To be able to SSH into it and remotely control the Raspberry Pi, start the SSH server:

sudo /etc/init.d/ssh start

Step Four: Install Hamachi On Your Computers

Almost done! For the Windows, Mac or Linux computers you also want to connect to the VPN, you’ll need to install the Hamachi client from the download page.

After you do this, you can join the new VPN (Network > Join) and SSH into the Raspberry Pi or access network files. (In Windows, use a tool like Putty; in Mac/Linux use Terminal to SSH, using the Raspberry Pi’s IP address assigned by Hamachi in the server field).

Step Five: Install Privoxy On The Pi

Besides issuing remote commands to the Pi and accessing network files, you can use your Pi as a proxy server.
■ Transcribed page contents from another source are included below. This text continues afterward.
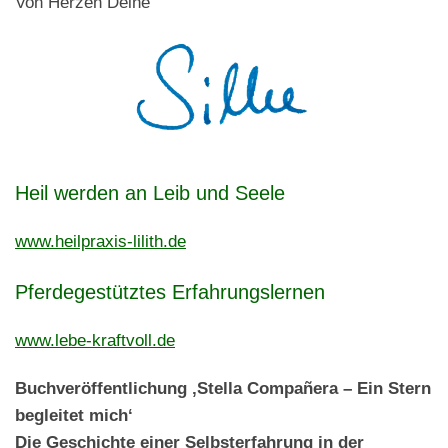
Von Herzen Deine
Heil werden an Leib und Seele
www.heilpraxis-lilith.de
Pferdegestütztes Erfahrungslernen
www.lebe-kraftvoll.de
Buchveröffentlichung ‚Stella Compañera – Ein Stern
begleitet mich‘
Die Geschichte einer Selbsterfahrung in der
By connecting Privoxy and Hamachi, you can secure and encrypt your browser sessions when you’re using the public Wi-Fi at your local coffeeshop, keeping your data safe from prying eyes or malicious users.

Here are the steps to set up Privoxy on the Pi:

  1. Install Privoxy:

    sudo apt-get install privoxy

  2. Start Privoxy:

    etc/init.d/privoxy start

  3. Open the configuration file in your text editor:

    sudo nano /etc/privoxy/config

  4. Find the following line (easy in Nano if you do a search by hitting Ctrl+W): listen-address localhost:8118
  5. Comment out that line by adding a # before it
  6. Then add a new line below it with: listen-address [IP address of your Pi assigned by Hamachi]:8118 (e.g., 25.1.1.1:8118)
  7. Save the configuration file (Ctrl+X) and restart Privoxy:

    sudo service privoxy restart

Now you have your Privoxy server set up on the Pi, running over the secure VPN via Hamachi. All that’s left to do is set Privoxy as your proxy server on your other computers.

To do that:

  • In Google Chrome: Go to Settings > Show advanced settings… > Change proxy settings… (under Network)
  • In Firefox: Go to Preferences > Advanced tab > Network tab > Settings button (next to “Configure how Firefox connects to the Internet”)
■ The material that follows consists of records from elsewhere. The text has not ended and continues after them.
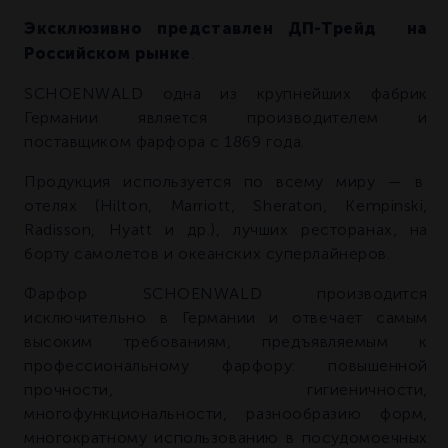
Эксклюзивно представлен ДП-Трейд на
Российском рынке
.
SCHOENWALD одна из крупнейших фабрик
Германии является производителем и
поставщиком фарфора с 1869 года.
Продукция используется по всему миру — в
отелях (Hilton, Marriott, Sheraton, Kempinski,
Radisson, Hyatt и др.), лучших ресторанах, на
борту самолетов и океанских суперлайнеров.
Фарфор SCHOENWALD производится
исключительно в Германии и отвечает самым
высоким требованиям, предъявляемым к
профессиональному фарфору: повышенной
прочности, гигиеничности,
многофункциональности, разнообразию форм,
многократному использованию в посудомоечных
Then enter the IP address of the Raspberry Pi, as assigned by Hamachi, in the proxy adress. The port is 8118.

To test that the proxy is working, go to http://config.privoxy.org/ and you should see a message like “This is Privoxy on Windows [IP address], port 8118, enabled.” If it’s not working, you’ll see a message that “Privoxy is not being used”. Also, when you’re using a public Wi-Fi connection, visiting WhatIsMyIP.com will show a different IP address when your proxy is turned on than when it’s off (the IP address should be your home’s public IP address).

That’s it!

Other Raspberry Pi VPN Solutions

There are other ways to skin this cat. Our favourite VPN tool Open VPN is a good alternative, but may require a bit more tweaking (as well as a static IP or Dynamic DNS service provider). You can also set up a PPTD VPN (instructions via Brad Wells), which has the advantage of being supported by more devices, but again it’s a little more involved. But for a quick and effective secure networking solution, this approach does the job.